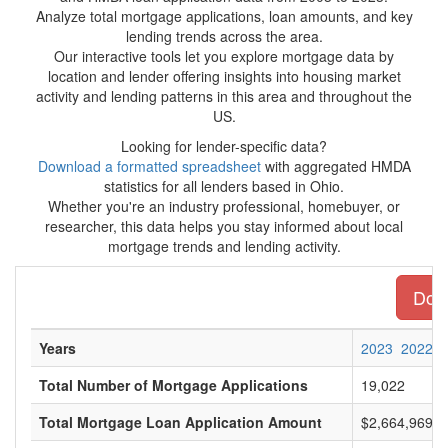
Analyze total mortgage applications, loan amounts, and key
lending trends across the area.
Our interactive tools let you explore mortgage data by
location and lender offering insights into housing market
activity and lending patterns in this area and throughout the
US.
Looking for lender-specific data?
Download a formatted spreadsheet
with aggregated HMDA
statistics for all lenders based in Ohio.
Whether you're an industry professional, homebuyer, or
researcher, this data helps you stay informed about local
mortgage trends and lending activity.
Down
Years
2023
2022
Total Number of Mortgage Applications
19,022
Total Mortgage Loan Application Amount
$2,664,969,0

**EXERCISE OBJECTIVE:**
Lines above with "data" in them are the ones to copy.

**EXERCISE ANSWER:**
Our interactive tools let you explore mortgage data by
Looking for lender-specific data?
researcher, this data helps you stay informed about local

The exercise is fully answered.